Comprehensive testing with latency, bandwidth, throughput, and application benchmarks
Optane 3D Xpoint device

LLNL Evaluates Intel Optane 3D Xpoint Performance

Monday, July 10, 2017

Testing Methodology | Fio Performance | LRIOT Performance | User Level Cache Performance | Appendix

LLNL’s evaluation team includes postdoctoral fellow Keita Iwabuchi and summer intern Joshua Landgraf under the guidance of Maya Gokhale and Robin Goldstone. (Image credit above: Intel Corporation.)

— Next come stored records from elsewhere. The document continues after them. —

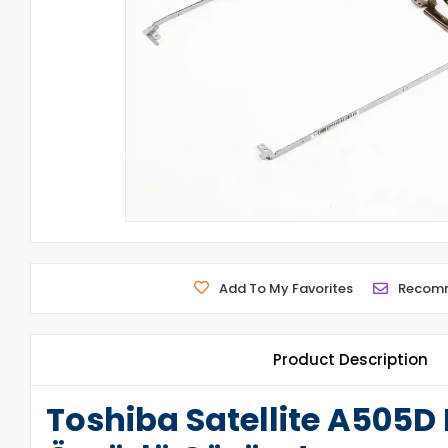
Add To My Favorites
Recom
Product Description
Toshiba Satellite A505D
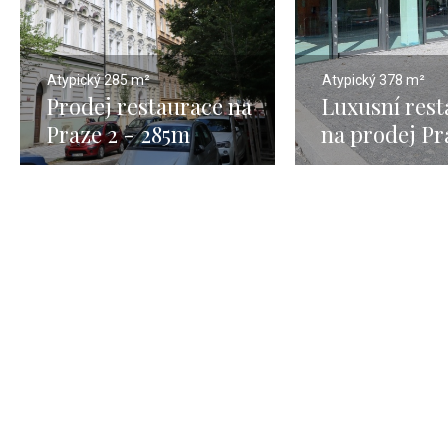
Atypický
285 m²
Atypický
378 m²
Prodej restaurace na
Luxusní rest
Praze 2 - 285m
na prodej Pr
378m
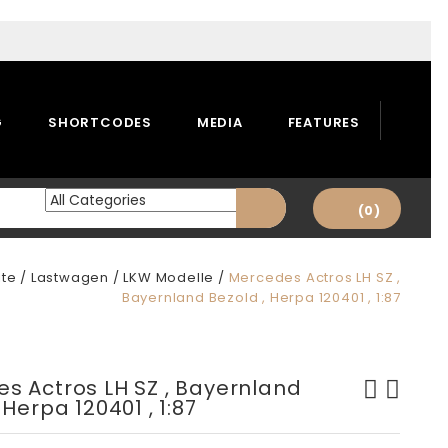
G
SHORTCODES
MEDIA
FEATURES
(0)
ite
/
Lastwagen / LKW Modelle
/
Mercedes Actros LH SZ ,
Bayernland Bezold , Herpa 120401 , 1:87
s Actros LH SZ , Bayernland
 Herpa 120401 , 1:87
Mercedes Benz Klärschlamm
Rover 2000 , Corgi Toys ,
Pumpwagen , Albedo , 1:87
1:43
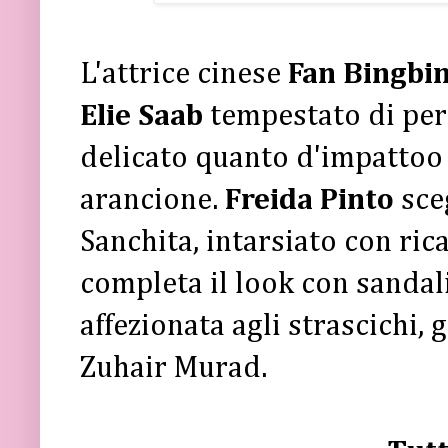
L'attrice cinese
Fan Bingbi
Elie Saab
tempestato di perli
delicato quanto d'impattoo 
arancione.
Freida Pinto
sceg
Sanchita, intarsiato con ricam
completa il look con sandal
affezionata agli strascichi, 
Zuhair Murad.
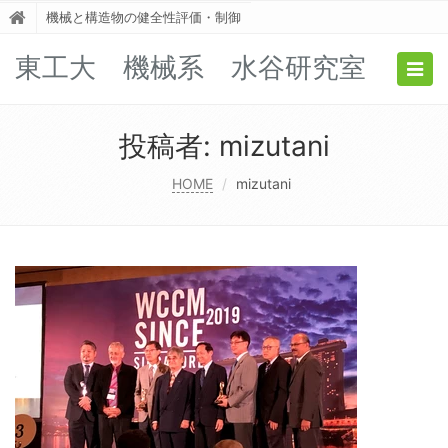
機械と構造物の健全性評価・制御
東工大 機械系 水谷研究室
Togg
navig
投稿者:
mizutani
HOME
mizutani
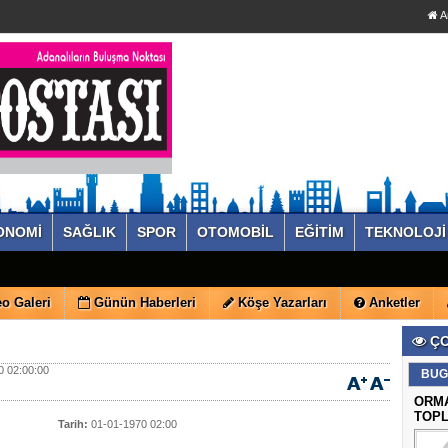
A
ONOMİ
SAĞLIK
SPOR
OTOMOBİL
EĞİTİM
TEKNOLOJİ
o Galeri
Günün Haberleri
Köşe Yazarları
Anketler
ÇO
 02:00:00
BUG
ORMA
TOPL
Tarih:
01-01-1970 02:00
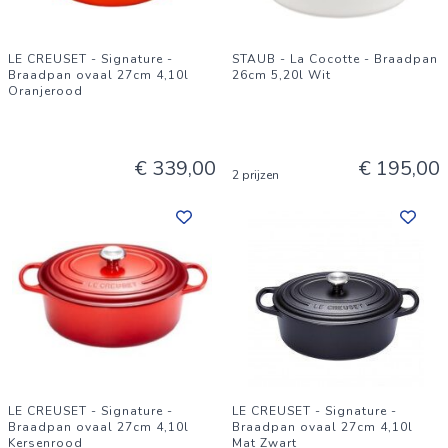
LE CREUSET - Signature -
STAUB - La Cocotte - Braadpan
Braadpan ovaal 27cm 4,10l
26cm 5,20l Wit
Oranjerood
€ 339,00
€ 195,00
2 prijzen
LE CREUSET - Signature -
LE CREUSET - Signature -
Braadpan ovaal 27cm 4,10l
Braadpan ovaal 27cm 4,10l
Kersenrood
Mat Zwart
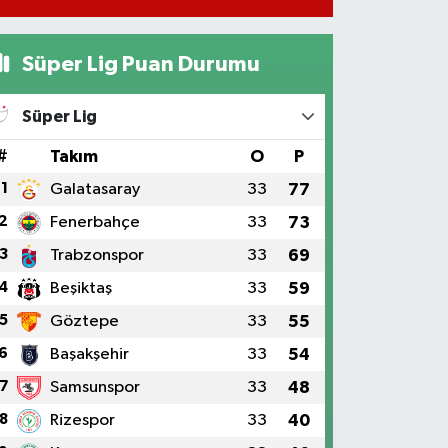
Süper Lig Puan Durumu
Süper Lig
#
Takım
O
P
1
Galatasaray
33
77
2
Fenerbahçe
33
73
3
Trabzonspor
33
69
4
Beşiktaş
33
59
5
Göztepe
33
55
6
Başakşehir
33
54
7
Samsunspor
33
48
8
Rizespor
33
40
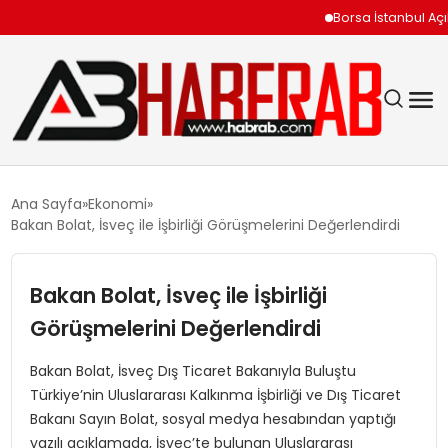
Borsa İstanbul Açılışın
GÜNDEM
Ana Sayfa
Ekonomi
Bakan Bolat, İsveç ile İşbirliği Görüşmelerini Değerlendirdi
EKONOMI
Bakan Bolat, İsveç ile İşbirliği
SIYASET
Görüşmelerini Değerlendirdi
TEKNOLOJI
Bakan Bolat, İsveç Dış Ticaret Bakanıyla Buluştu
Türkiye’nin Uluslararası Kalkınma İşbirliği ve Dış Ticaret
SPOR
Bakanı Sayın Bolat, sosyal medya hesabından yaptığı
yazılı açıklamada, İsveç’te bulunan Uluslararası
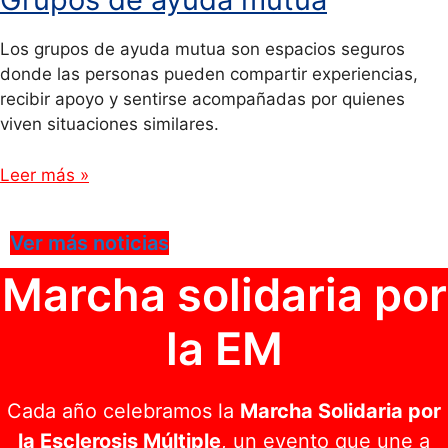
Los grupos de ayuda mutua son espacios seguros
donde las personas pueden compartir experiencias,
recibir apoyo y sentirse acompañadas por quienes
viven situaciones similares.
Leer más »
Ver más noticias
Marcha solidaria por
la EM
Cada año celebramos la
Marcha Solidaria por
la Esclerosis Múltiple
, un evento que une a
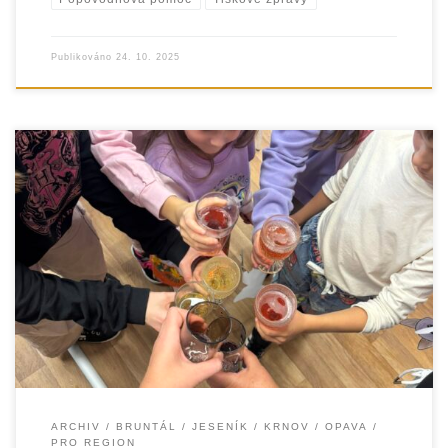
Publikováno
24. 10. 2025
V týdnu od 29. září do 3. října 2025 se organizace
EUROTOPIA.CZ, o.p.s. aktivně zapojila do celostátní
kampaně Týden sociálních služeb. Ačkoli
ARCHIV
BRUNTÁL
JESENÍK
KRNOV
OPAVA
PRO REGION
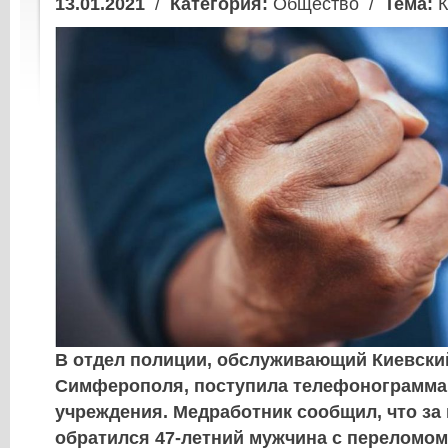
13.01.2021
/
Категория:
Общество /
Тема:
К
В отдел полиции, обслуживающий Киевски
Симферополя, поступила телефонограмма
учреждения. Медработник сообщил, что за
обратился 47-летний мужчина с переломом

This study evaluates performance of the Optane 3D Xpoint device. We ran several input/output (I/O) benchmarks and application-level benchmarks on Xeon servers with two NVME-attached solid state drives (SSDs): the Optane and the HGST SN100. The I/O benchmarks evaluate latency and bandwidth with various read/write scenarios. The application-level benchmarks use the memory map abstraction to access out-of-core data structures using either system mmap or a C++ User Level Cache (ULC) with smart pointers. System mmap caches pages at a 4K granularity. ULC can cache at arbitrary granularity settable by the applications, and the ULC evaluation utilizes several sizes from 4K to 1M.

Testing Methodology

Our XPoint test node was configured with Linux 4.11.0-rc5, 128GB of RAM, and two Xeon E5-2670 v3 (12 cores @ 2.3-3.1GHz with 30MB cache). In addition to the P4800X, it also included a 1.6TB HGST Ultrastar SN150, which has an advertised throughput of 3,000 MB/s read and 1,600 MB/s write, 743,000 random read IOPS and 140,000 random write IOPS, and 20us 512B latency. Unless otherwise specified, all tests performed on an HGST SSD were using this node.

We also used nodes from our Flash cluster. It is the same hardware as the Xpoint node except with Linux 3.10, 256GB of RAM, and hyperthreading on.

Unless otherwise specified, all tests were run with files on XFS (4K block size).

Unless otherwise specified, all tests were run with 128GB of RAM (many tests, including fio, used direct I/O, which should not be affected by available RAM). When performing tests with less than the maximum available RAM on the node, we wasted memory by allocating data on each NUMA node. For instance, to reduce RAM from 128GB to 64GB on the XPoint node, we allocated 32GB of data on each of the two NUMA nodes so that it would not available during the tests.

Unless otherwise specified, all I/O was done on a 4KB granularity.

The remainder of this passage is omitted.